* _Listed records_
···

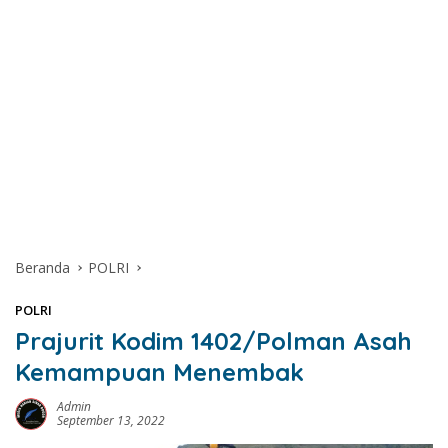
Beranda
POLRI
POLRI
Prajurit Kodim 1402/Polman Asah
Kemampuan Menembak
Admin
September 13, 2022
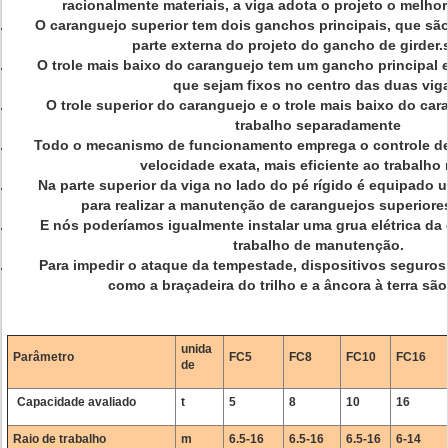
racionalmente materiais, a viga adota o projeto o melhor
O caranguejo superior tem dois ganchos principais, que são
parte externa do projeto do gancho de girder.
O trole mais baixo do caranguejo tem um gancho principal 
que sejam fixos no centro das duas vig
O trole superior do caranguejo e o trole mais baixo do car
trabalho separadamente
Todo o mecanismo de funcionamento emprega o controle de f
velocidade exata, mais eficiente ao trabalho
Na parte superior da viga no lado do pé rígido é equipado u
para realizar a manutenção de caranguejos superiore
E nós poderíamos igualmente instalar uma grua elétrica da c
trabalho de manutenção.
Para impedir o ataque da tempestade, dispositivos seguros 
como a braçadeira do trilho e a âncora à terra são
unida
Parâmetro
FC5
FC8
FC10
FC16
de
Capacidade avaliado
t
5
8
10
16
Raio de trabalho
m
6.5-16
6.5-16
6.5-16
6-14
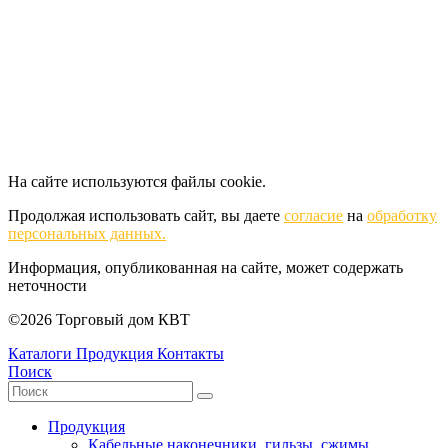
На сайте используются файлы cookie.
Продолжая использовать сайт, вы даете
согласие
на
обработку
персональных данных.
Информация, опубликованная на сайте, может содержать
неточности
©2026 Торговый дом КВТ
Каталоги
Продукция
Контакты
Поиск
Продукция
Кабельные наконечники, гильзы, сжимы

···

* _What is being asked_
In transcribing the listing, keep each word as it is and drop the pictures.

* _Result for this task_
Beranda
POLRI
POLRI
Prajurit Kodim 1402/Polman Asah
Kemampuan Menembak
Admin
September 13, 2022
racionalmente materiais, a viga adota o projeto o melhor
O caranguejo superior tem dois ganchos principais, que são
parte externa do projeto do gancho de girder.
O trole mais baixo do caranguejo tem um gancho principal 
que sejam fixos no centro das duas vig
O trole superior do caranguejo e o trole mais baixo do car
trabalho separadamente
Todo o mecanismo de funcionamento emprega o controle de f
velocidade exata, mais eficiente ao trabalho
Na parte superior da viga no lado do pé rígido é equipado u
para realizar a manutenção de caranguejos superiore
E nós poderíamos igualmente instalar uma grua elétrica da c
trabalho de manutenção.
Para impedir o ataque da tempestade, dispositivos seguros 
como a braçadeira do trilho e a âncora à terra são
unida
Parâmetro
FC5
FC8
FC10
FC16
de
Capacidade avaliado
t
5
8
10
16
Raio de trabalho
m
6.5-16
6.5-16
6.5-16
6-14
На сайте используются файлы cookie.
Продолжая использовать сайт, вы даете
согласие
на
обработку
персональных данных.
Информация, опубликованная на сайте, может содержать
неточности
©2026 Торговый дом КВТ
Каталоги
Продукция
Контакты
Поиск
Продукция
Кабельные наконечники, гильзы, сжимы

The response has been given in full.